- WORK INSTRUCTION
Only the lines from the line that contains "Ladda hem vår partnerfolder" through the final line of the entries below belong in your answer, copied exactly and without pictures.

--- GIVEN RECORDS ---

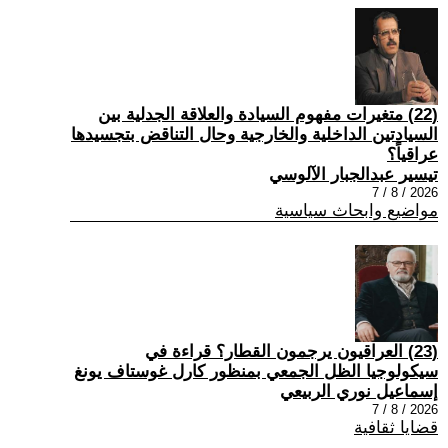
(22) متغيرات مفهوم السيادة والعلاقة الجدلية بين
السيادتين الداخلية والخارجية وحال التناقض بتجسيدها
عراقياً؟
تيسير عبدالجبار الآلوسي
2026 / 8 / 7
مواضيع وابحاث سياسية
(23) العراقيون يرجمون القطار؟ قراءة في
سيكولوجيا الظل الجمعي بمنظور كارل غوستاف يونغ
إسماعيل نوري الربيعي
2026 / 8 / 7
قضايا ثقافية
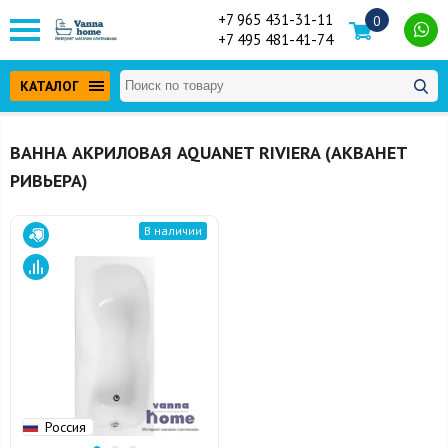
+7 965 431-31-11
0
+7 495 481-41-74
КАТАЛОГ
ВАННА АКРИЛОВАЯ AQUANET RIVIERA (АКВАНЕТ
РИВЬЕРА)
В наличии
Россия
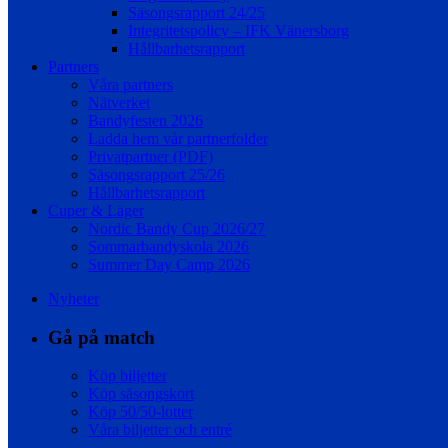
Säsongsrapport 24/25
Integritetspolicy – IFK Vänersborg
Hållbarhetsrapport
Partners
Våra partners
Nätverket
Bandyfesten 2026
Ladda hem vår partnerfolder
Privatpartner (PDF)
Säsongsrapport 25/26
Hållbarhetsrapport
Cuper & Läger
Nordic Bandy Cup 2026/27
Sommarbandyskola 2026
Summer Day Camp 2026
Nyheter
Gå på match
Köp biljetter
Köp säsongskort
Köp 50/50-lotter
Våra biljetter och entré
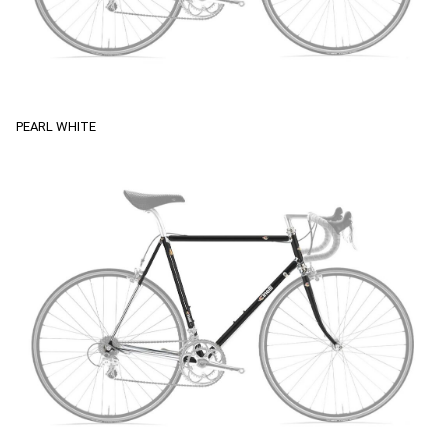
PEARL WHITE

---

- SOLVED PROBLEM
Ladda hem vår partnerfolder
Privatpartner (PDF)
Säsongsrapport 25/26
Hållbarhetsrapport
Cuper & Läger
Nordic Bandy Cup 2026/27
Sommarbandyskola 2026
Summer Day Camp 2026
Nyheter
Gå på match
Köp biljetter
Köp säsongskort
Köp 50/50-lotter
Våra biljetter och entré
PEARL WHITE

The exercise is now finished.